Success story: Faced with closure five years ago, Florida hospital now in the black

Five years ago, Boca Raton Regional Hospital in Florida was in financial ruin.

It faced a $124 million loss--in part because it had to give more money back to the Recovery Audit demonstration program than any other hospital in the United States. It had to go through three rounds of layoffs and was close to shutting its doors for good.

Today, the 400-bed, not-for-profit hospital can boast about a complete financial turnaround. The most recent financial statements, which have yet to undergo an audit, show the hospital has a profit of $1.2 million from operations and net income of $5.2 million for fiscal year 2014.

The rags-to-riches story centers on a new leadership team committed to change and staff that embraced a team approach and were willing to try new initiatives, including piloting electronic transmission of medical documents to Medicare, which had never been successful before 2010, says Rudy Braccili Jr., executive director of revenue cycle services, (pictured) in an exclusive interview with FierceHealthFinance.
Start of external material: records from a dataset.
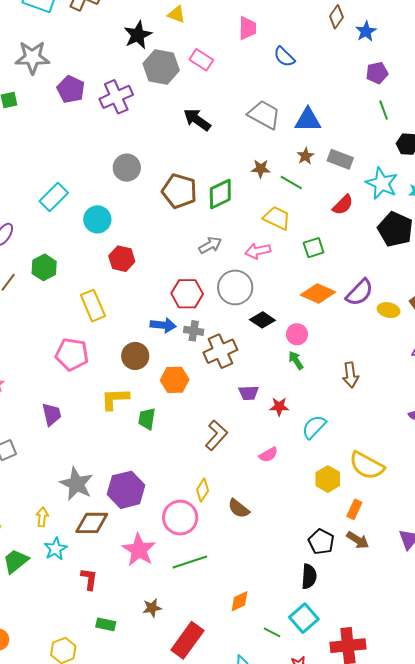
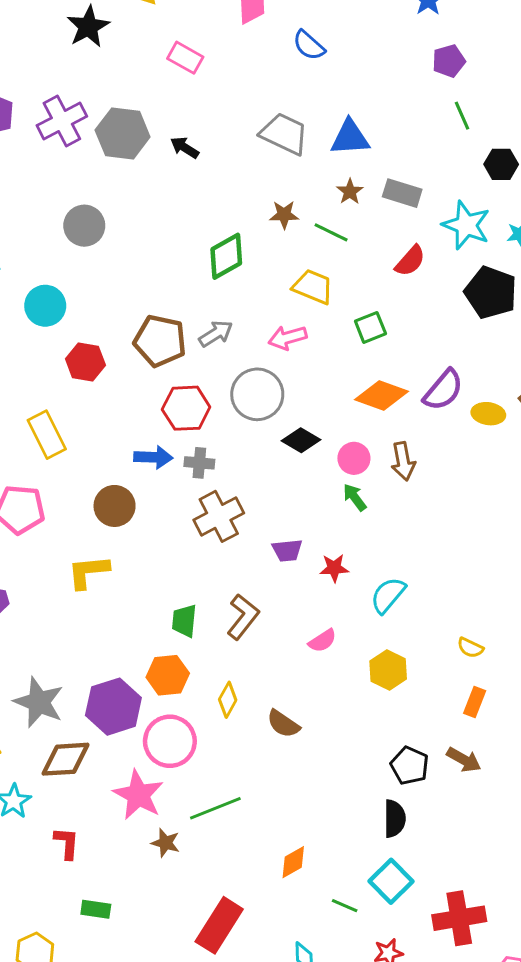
gray hexagon: (161, 67) -> (123, 133), moved
black arrow: (197, 120) -> (185, 148), size x0.7
brown pentagon: (179, 191) -> (160, 341), moved
brown cross: (220, 351) -> (219, 516), moved
brown arrow: (350, 375) -> (403, 461), moved
orange hexagon: (175, 380) -> (168, 675), moved
green trapezoid: (147, 419) -> (184, 621), moved
yellow semicircle: (367, 466) -> (470, 648), size x0.5
yellow hexagon: (328, 479) -> (388, 670), moved
orange rectangle: (354, 509) -> (475, 702), moved
pink circle: (180, 518) -> (170, 741), moved
brown star: (152, 608) -> (166, 843), moved, turned 30

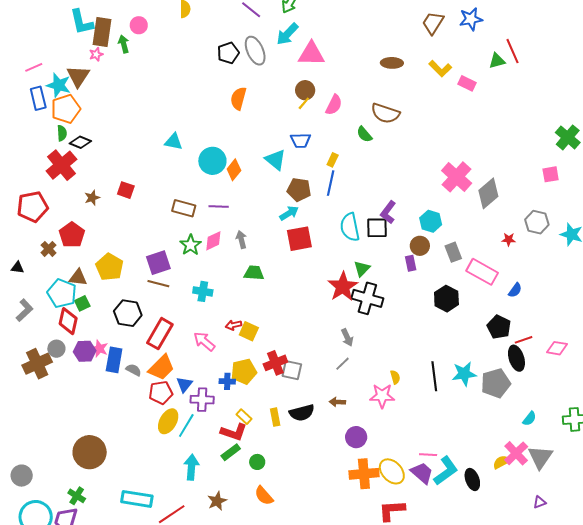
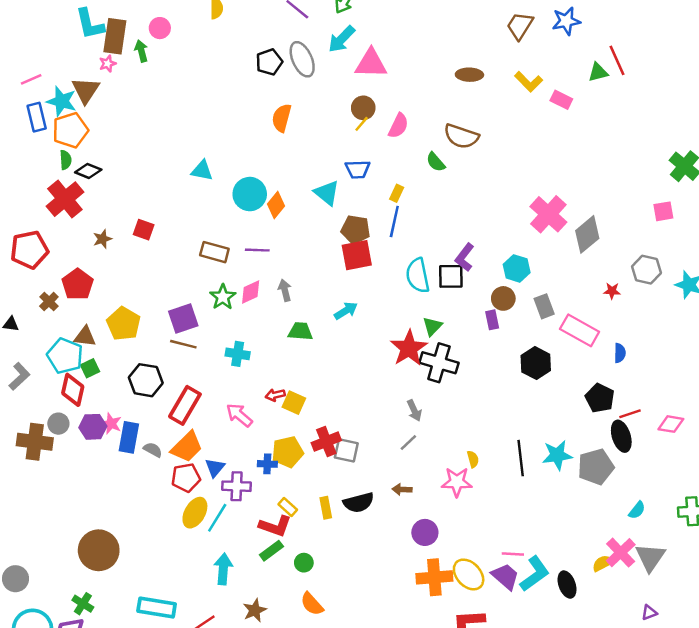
cyan arrow: (289, 213) -> (346, 311), moved
red square: (299, 239) -> (357, 255), moved
blue semicircle: (515, 290) -> (620, 353), turned -35
brown cross: (37, 364) -> (35, 442), turned 32

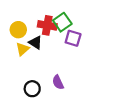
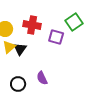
green square: (62, 22) -> (74, 22), moved
black triangle: (35, 43) -> (20, 49), moved, turned 32

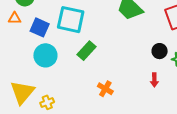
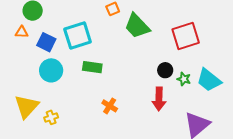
cyan square: (71, 20) -> (78, 36), turned -32
green rectangle: (87, 51) -> (92, 67), turned 54
red arrow: (154, 80) -> (159, 99), size x1.6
Boca Raton Regional Hospital is unique because 65 percent to 70 percent of its patient population is on Medicare--higher than the national average of 30 percent to 35 percent, Braccili explains.

"The community in which we live is largely a retirement community with snowbirds who live six months a year in South Florida. It's primarily a senior population," he says.

Braccili, who joined the hospital in 2008, says mismanagement and failed leadership that left the 40-year-old hospital in financial ruin five years ago. The hospital cleaned the senior leadership house and replaced it on an interim basis with FTI Consulting, which literally occupied the C-suite. The following year, the hospital had an $11 million loss. In 2010 it broke even.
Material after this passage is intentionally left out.